JPEG XL was designed for two main requirements:
- high quality: visually lossless at reasonable bitrates;
- decoding speed: multithreaded decoding should be able to reach around 400 Megapixel/s on large images.
These goals apply to various types of images, including HDR content, whose support is made possible by full-precision (float32) computations and extensive support of color spaces and transfer functions.
High performance is achieved by designing the format with careful consideration of memory bandwidth usage and ease of SIMD/GPU implementation.
The full requirements for JPEG XL are listed in document wg1m82079.
The architecture follows the traditional block transform model with improvements in the individual components. For a quick overview, we sketch a "block diagram" of the lossy format decoder in the form of module names in bold followed by a brief description. Note that post-processing modules in [brackets] are optional - they are unnecessary or even counterproductive at very high quality settings.
Header: decode metadata (e.g. image dimensions) from compressed fields (smaller than Exp-Golomb thanks to per-field encodings). The compression and small number of required fields enables very compact headers - much smaller than JFIF and HEVC. The container supports multiple images (e.g. animations/bursts) and passes (progressive).
Bitstream: decode transform coefficient residuals using rANS-encoded <#bits,bits> symbols
Dequantize: from adaptive quant map side information, plus chroma from luma
DC prediction: expand DC residuals using adaptive (history-based) predictors
Chroma from luma: restore predicted X from B and Y from B
IDCT: 2x2..32x32, floating-point
[Gaborish]: additional deblocking convolution with 3x3 kernel
[Edge preserving filter]: nonlinear adaptive smoothing controlled by side information
[Noise injection]: add perceptually pleasing noise according to a per-image noise model
Color space conversion: from perceptual opsin XYB to linear RGB
[Converting to other color spaces via ICC]
The encoder is basically the reverse:
Color space conversion: from linear RGB to perceptual opsin XYB
[Noise estimation]: compute a noise model for the image
[Gaborish]: sharpening to counteract the blurring on the decoder side
DCT: transform sizes communicated via per-block side information
Chroma from luma: find the best multipliers of Y for X and B channels of entire image
Adaptive quantization: iterative search for quant map that yields the best perceived restoration
Quantize: store 16-bit prediction residuals
DC prediction: store residuals (prediction happens in quantized space)
Entropy coding: rANS and context modeling with clustering
A codestream begins with a FileHeader
followed by one or more "passes"
(= scans: e.g.

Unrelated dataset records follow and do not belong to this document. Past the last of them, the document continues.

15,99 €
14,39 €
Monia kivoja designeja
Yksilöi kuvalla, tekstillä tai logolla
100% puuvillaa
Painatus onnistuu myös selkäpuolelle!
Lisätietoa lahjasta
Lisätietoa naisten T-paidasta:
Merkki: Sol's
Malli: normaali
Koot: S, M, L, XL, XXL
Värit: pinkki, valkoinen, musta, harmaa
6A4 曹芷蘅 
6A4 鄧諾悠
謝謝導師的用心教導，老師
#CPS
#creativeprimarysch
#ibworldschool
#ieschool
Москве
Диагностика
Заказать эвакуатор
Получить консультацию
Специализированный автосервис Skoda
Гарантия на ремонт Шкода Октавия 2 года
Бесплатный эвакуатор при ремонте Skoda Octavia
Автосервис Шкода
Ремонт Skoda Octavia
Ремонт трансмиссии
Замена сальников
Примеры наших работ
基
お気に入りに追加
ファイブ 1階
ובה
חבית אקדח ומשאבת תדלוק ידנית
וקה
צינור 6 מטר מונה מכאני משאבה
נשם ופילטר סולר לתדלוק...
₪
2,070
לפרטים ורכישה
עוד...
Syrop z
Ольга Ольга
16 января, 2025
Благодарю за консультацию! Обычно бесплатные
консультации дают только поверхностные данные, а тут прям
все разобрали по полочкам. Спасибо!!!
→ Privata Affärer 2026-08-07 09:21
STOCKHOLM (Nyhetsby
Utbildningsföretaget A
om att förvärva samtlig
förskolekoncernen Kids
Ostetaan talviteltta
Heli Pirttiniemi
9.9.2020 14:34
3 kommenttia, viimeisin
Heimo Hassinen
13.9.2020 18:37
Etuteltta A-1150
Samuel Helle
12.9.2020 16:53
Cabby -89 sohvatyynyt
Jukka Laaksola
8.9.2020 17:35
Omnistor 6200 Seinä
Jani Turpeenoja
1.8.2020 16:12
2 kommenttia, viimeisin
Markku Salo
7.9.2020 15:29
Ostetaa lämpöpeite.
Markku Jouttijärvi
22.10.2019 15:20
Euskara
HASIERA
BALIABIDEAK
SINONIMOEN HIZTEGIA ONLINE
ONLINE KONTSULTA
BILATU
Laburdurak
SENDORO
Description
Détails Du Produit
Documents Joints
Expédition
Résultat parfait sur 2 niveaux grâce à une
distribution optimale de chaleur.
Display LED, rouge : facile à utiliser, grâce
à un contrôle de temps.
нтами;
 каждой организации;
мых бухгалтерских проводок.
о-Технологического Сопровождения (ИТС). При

DC or AC_LF) which are then added together (summing the
respective color components in Opsin space) to form the final image. There is no
limit to the number of passes, so an encoder could choose to send salient parts
first, followed by arbitrary decompositions of the final image (in terms of
resolution, bit depth, quality or spatial location).
Each pass contains groups of AC and DC data. A group is a subset of pixels that can be decoded in parallel. DC groups contain 256x256 DCs (from 2048x2048 input pixels), AC groups cover 256x256 input pixels.
Each pass starts with a table of contents (sizes of each of their DC+AC groups), which enables parallel decoding and/or the decoding of a subset. However, there is no higher-level TOC of passes, as that would prevent appending additional images and could be too constraining for the encoder.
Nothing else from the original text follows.